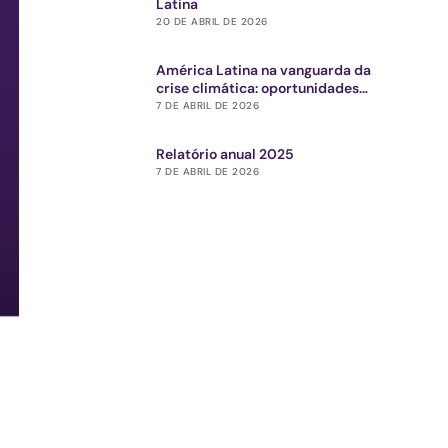
Latina
20 DE ABRIL DE 2026
América Latina na vanguarda da
crise climática: oportunidades
estratégicas para o ecossistema de
7 DE ABRIL DE 2026
impacto
Relatório anual 2025
7 DE ABRIL DE 2026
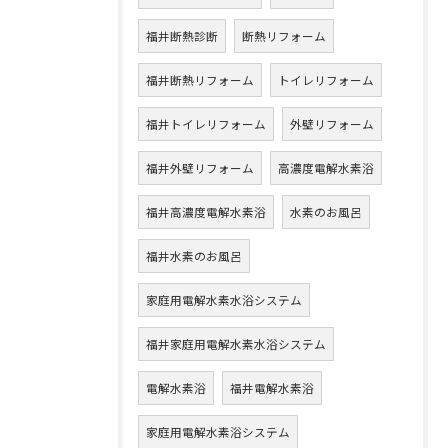
福井断熱診断
断熱リフォーム
福井断熱リフォーム
トイレリフォーム
福井トイレリフォーム
外壁リフォーム
福井外壁リフォーム
高濃度電解水素浴
福井高濃度電解水素浴
水素のお風呂
福井水素のお風呂
家庭用電解水素水浴システム
福井家庭用電解水素水浴システム
電解水素浴
福井電解水素浴
家庭用電解水素浴システム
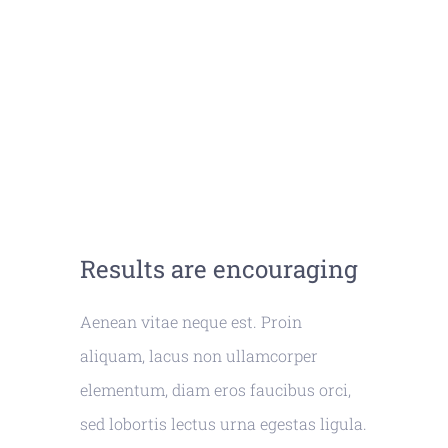
Results are encouraging
Aenean vitae neque est. Proin
aliquam, lacus non ullamcorper
elementum, diam eros faucibus orci,
sed lobortis lectus urna egestas ligula.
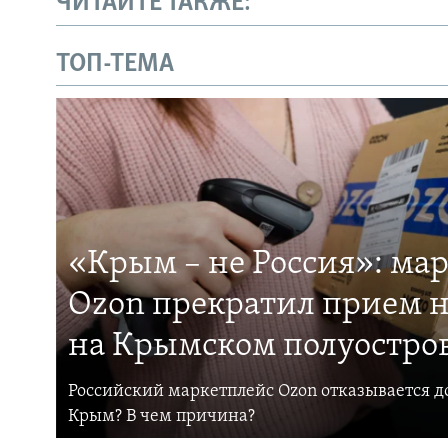
ЧИТАЙТЕ ТАКЖЕ:
ТОП-ТЕМА
«Крым – не Россия»: ма
Ozon прекратил прием н
на Крымском полуостро
Российский маркетплейс Ozon отказывается до
Крым? В чем причина?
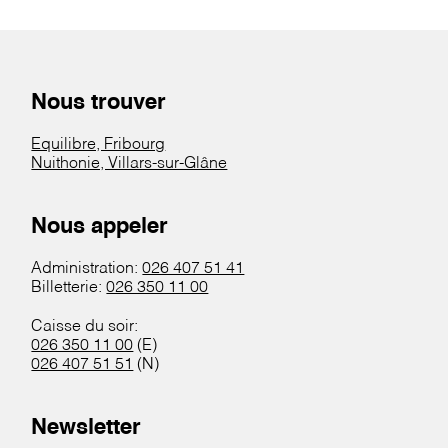
Nous trouver
Equilibre, Fribourg
Nuithonie, Villars-sur-Glâne
Nous appeler
Administration:
026 407 51 41
Billetterie:
026 350 11 00
Caisse du soir:
026 350 11 00
(E)
026 407 51 51
(N)
Newsletter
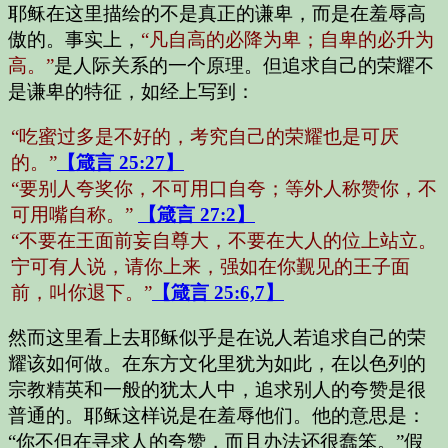
耶稣在这里描绘的不是真正的谦卑，而是在羞辱高
傲的。事实上，
“凡自高的必降为卑；自卑的必升为
高。”
是人际关系的一个原理。但追求自己的荣耀不
是谦卑的特征，如经上写到：
“吃蜜过多是不好的，考究自己的荣耀也是可厌
的。”
【箴言 25:27】
“要别人夸奖你，不可用口自夸；等外人称赞你，不
可用嘴自称。”
【箴言 27:2】
“不要在王面前妄自尊大，不要在大人的位上站立。
宁可有人说，请你上来，强如在你觐见的王子面
前，叫你退下。”
【箴言 25:6,7】
然而这里看上去耶稣似乎是在说人若追求自己的荣
耀该如何做。在东方文化里犹为如此，在以色列的
宗教精英和一般的犹太人中，追求别人的夸赞是很
普通的。耶稣这样说是在羞辱他们。他的意思是：
“你不但在寻求人的夸赞，而且办法还很蠢笨。”假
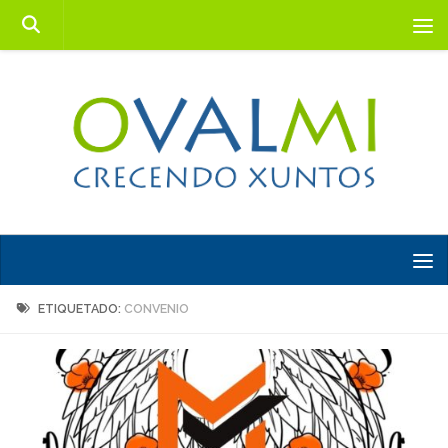
Saltar al contenido
ETIQUETADO:
CONVENIO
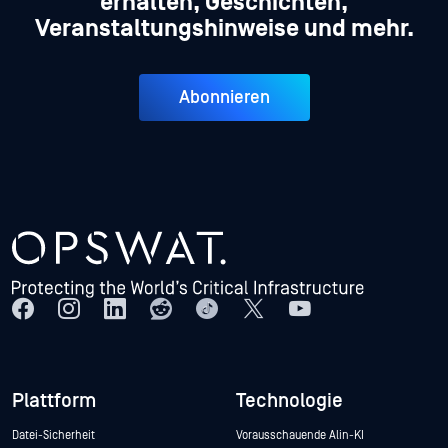
erhalten, Geschichten,
Veranstaltungshinweise und mehr.
Abonnieren
Plattform
Technologie
Datei-Sicherheit
Vorausschauende Alin-KI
= = = = = = =
**To do:**
For each line of the listing that holds the word "Ozon", show that line.

**Answer to this task:**
Ozon прекратил прием н
Российский маркетплейс Ozon отказывается до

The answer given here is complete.